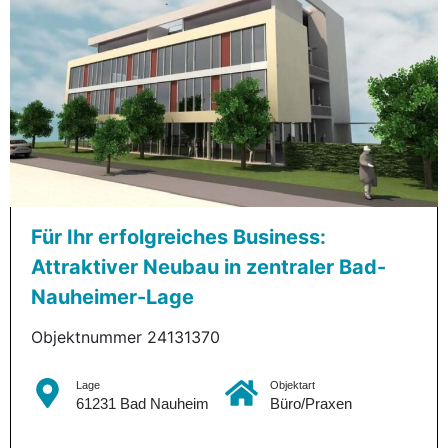
Für Ihr erfolgreiches Business:
Attraktiver Neubau in zentraler Bad-
Nauheimer-Lage
Objektnummer 24131370
Lage
Objektart
61231 Bad Nauheim
Büro/Praxen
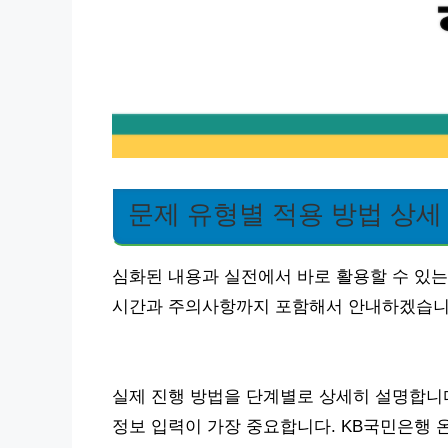
문제 유형별 적용 방법 상세
심화된 내용과 실전에서 바로 활용할 수 있는
시간과 주의사항까지 포함해서 안내하겠습니
실제 진행 방법을 단계별로 상세히 설명합니다.
정보 입력이 가장 중요합니다. KB국민은행 온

■ ■ ■ ■

PROBLEM REQUIREMENTS. The lines from the one containing "Attraktiver Neubau in" through the end of the data above are to be copied exactly, both ends included, and pictures are to be omitted.

ANSWER.
Attraktiver Neubau in zentraler Bad-
Nauheimer-Lage
Objektnummer 24131370
Lage
Objektart
61231 Bad Nauheim
Büro/Praxen
문제 유형별 적용 방법 상세
심화된 내용과 실전에서 바로 활용할 수 있는
시간과 주의사항까지 포함해서 안내하겠습니
실제 진행 방법을 단계별로 상세히 설명합니다.
정보 입력이 가장 중요합니다. KB국민은행 온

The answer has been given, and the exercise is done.